I want to implement the following scenario using streaming pipeline in Apache Beam (and running it on Google DataFlow):
- Read messages from Pub/Sub (JSON strings)
- Deserialize JSONs
- Use custom field (say
timeStamp
) as a timestamp value for the processing element - Apply fixed windowing of
60 seconds
- Extract key from elemtents and group by key
- << perform further processing >>
I've tried to resolve this problem using both Java(Scala) and Python, but non of the solution worked.
- Python solution
# p is beam.Pipeline()
_ = (p | beam.io.ReadFromPubSub(subscription="my_sub")
| beam.Map(add_timestamping)
| beam.WindowInto(window.FixedWindows(60))
| beam.Map(lambda elem: elem) # exracting the key somehow, not relevant here
| beam.GroupByKey()
# (...)
| beam.io.WriteToPubSub("output_topic")
)
p.run()
add_timestamping
function as per documentation:
def add_timestamping(elem):
import json
import apache_beam as beam
msg = json.loads(elem)
unix_timestamp = msg['timeStamp'] / 1000
return beam.window.TimestampedValue(msg, unix_timestamp)
Output of Python solution:
- When using
DirectRunner
, windows are emitted and the windowing itself is more-or-less appropriate, depending on the delay. - When using
DataFlowRunner
, ALL messages are skipped with counter appearing in DataFlow UI: droppedDueToLateness.

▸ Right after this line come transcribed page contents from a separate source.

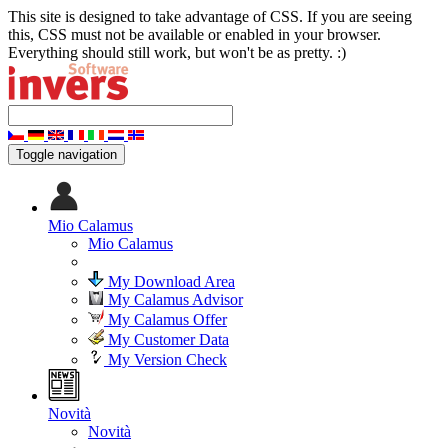
This site is designed to take advantage of CSS. If you are seeing
this, CSS must not be available or enabled in your browser.
Everything should still work, but won't be as pretty. :)
Toggle navigation
Mio Calamus
Mio Calamus
My Download Area
My Calamus Advisor
My Calamus Offer
My Customer Data
My Version Check
Novità
Novità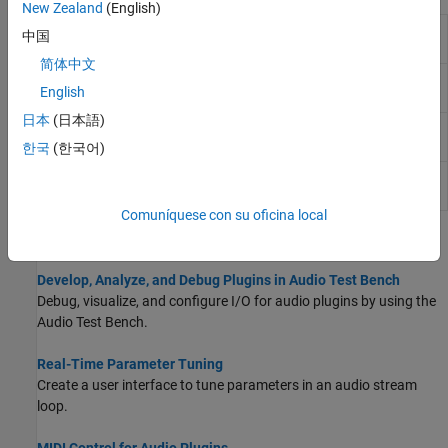
New Zealand
(English)
MIDI
Output values from controls on MIDI control
中国
Controls
surface
简体中文
Spectrum
Display frequency spectrum
English
Analyzer
日本
(日本語)
Time
Display and analyze signals generated during
Scope
simulation and log signal data to
MATLAB
한국
(한국어)
Array
Display vectors or arrays
Plot
Comuníquese con su oficina local
Topics
Develop, Analyze, and Debug Plugins in Audio Test Bench
Debug, visualize, and configure I/O for audio plugins by using the
Audio Test Bench
.
Real-Time Parameter Tuning
Create a user interface to tune parameters in an audio stream
loop.
MIDI Control for Audio Plugins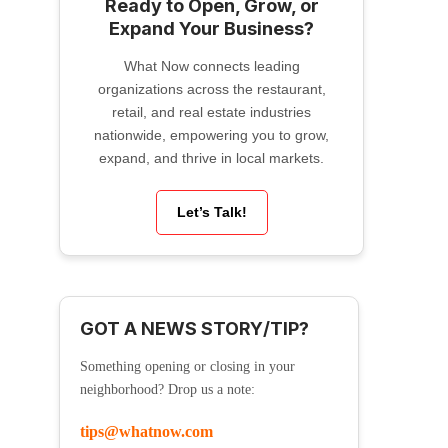
Ready to Open, Grow, or
Expand Your Business?
What Now connects leading
organizations across the restaurant,
retail, and real estate industries
nationwide, empowering you to grow,
expand, and thrive in local markets.
Let’s Talk!
GOT A NEWS STORY/TIP?
Something opening or closing in your
neighborhood? Drop us a note:
tips@whatnow.com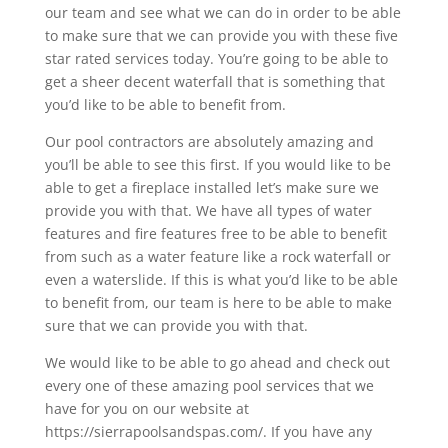
our team and see what we can do in order to be able
to make sure that we can provide you with these five
star rated services today. You’re going to be able to
get a sheer decent waterfall that is something that
you’d like to be able to benefit from.
Our pool contractors are absolutely amazing and
you’ll be able to see this first. If you would like to be
able to get a fireplace installed let’s make sure we
provide you with that. We have all types of water
features and fire features free to be able to benefit
from such as a water feature like a rock waterfall or
even a waterslide. If this is what you’d like to be able
to benefit from, our team is here to be able to make
sure that we can provide you with that.
We would like to be able to go ahead and check out
every one of these amazing pool services that we
have for you on our website at
https://sierrapoolsandspas.com/. If you have any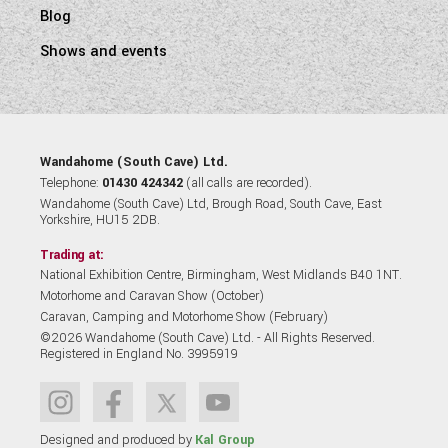
Blog
Shows and events
Wandahome (South Cave) Ltd.
Telephone:
01430 424342
(all calls are recorded).
Wandahome (South Cave) Ltd, Brough Road, South Cave, East
Yorkshire, HU15 2DB.
Trading at:
National Exhibition Centre, Birmingham, West Midlands B40 1NT.
Motorhome and Caravan Show (October)
Caravan, Camping and Motorhome Show (February)
©2026 Wandahome (South Cave) Ltd. - All Rights Reserved.
Registered in England No. 3995919
Designed and produced by
Kal Group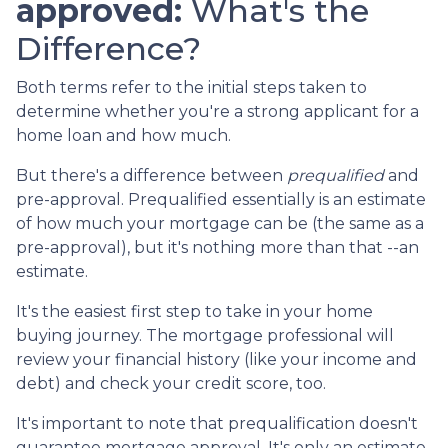
approved:
What's the
Difference?
Both terms refer to the initial steps taken to
determine whether you're a strong applicant for a
home loan and how much.
But there's a difference between
prequalified
and
pre-approval. Prequalified essentially is an estimate
of how much your mortgage can be (the same as a
pre-approval), but it's nothing more than that --an
estimate.
It's the easiest first step to take in your home
buying journey. The mortgage professional will
review your financial history (like your income and
debt) and check your credit score, too.
It's important to note that prequalification doesn't
guarantee mortgage approval. It's only an estimate.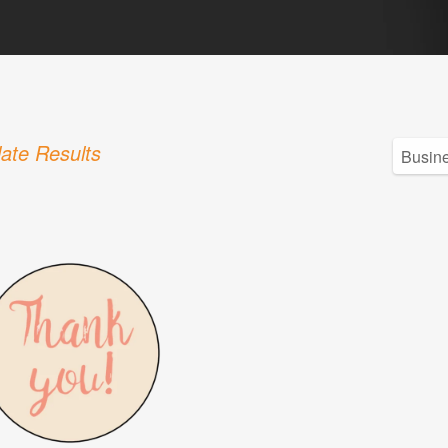
ate Results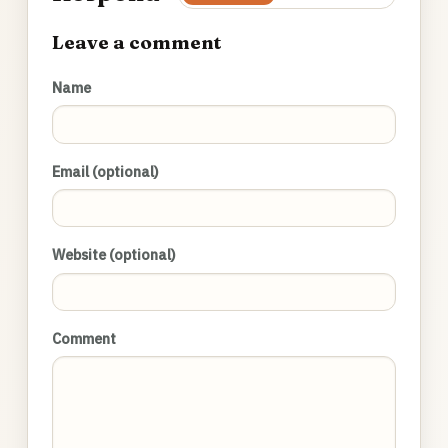
Leave a comment
Name
Email (optional)
Website (optional)
Comment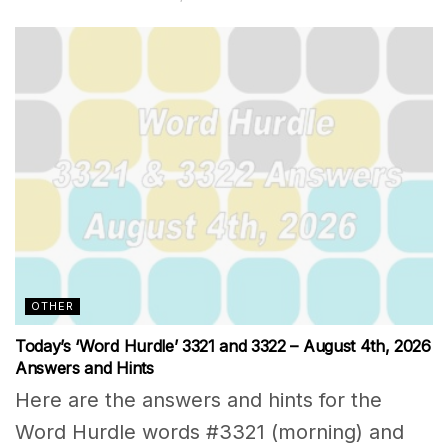
OTHER
Today’s ‘Word Hurdle’ 3321 and 3322 – August 4th, 2026
Answers and Hints
Here are the answers and hints for the
Word Hurdle words #3321 (morning) and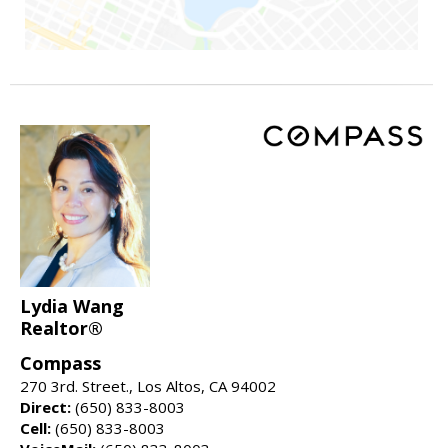
Lydia Wang
Realtor®
Compass
270 3rd. Street., Los Altos, CA 94002
Direct:
(650) 833-8003
Cell:
(650) 833-8003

- Java / Scala solution (I've used Scio but this happens to in clean Beam SDK in Java too)
sc.pubsubSubscription[String]("my_sub")
.applyTransform(ParDo.of(new CustomTs()))
.withFixedWindows(Duration.standardSeconds(60))
.map(x => x) // exracting the key somehow, not relevant here
.groupByKey
// (...)
.saveAsPubsub("output_topic")
Adding custom timestamp as per documentation:
import io.circe.parser._
class CustomTs extends DoFn[String, String] {
@ProcessElement
def processElement(@Element element: String, out: DoFn.OutputReceiver[String]): Unit = {
val json = parse(element).right.get
val timestampMillis: Long = json.hcursor.downField("timeStamp").as[Long].getOrElse(0)
out.outputWithTimestamp(element, new Instant(timestampMillis))
}
}
Output of Java / Scala solution:
Exception in thread "main" org.apache.beam.sdk.Pipeline$PipelineExecutionException:
java.lang.IllegalArgumentException:
Cannot output with timestamp 2019-03-02T00:51:39.124Z.
Output timestamps must be no earlier than the timestamp of the current input
(2019-03-28T14:57:53.195Z) minus the allowed skew (0 milliseconds).
I cannot use DoFn.getAllowedTimestampSkew
here as it's already deprecated and I don't know what ranges of historical data will be sent.
Having the ability to process historical data is crucial for my project (this data will be sent to Pub/Sub from some store). The pipeline must work both on current data as well as historical one.
My question is: How to process the data using custom timestamps with the ability to operate on windows defined using Beam API?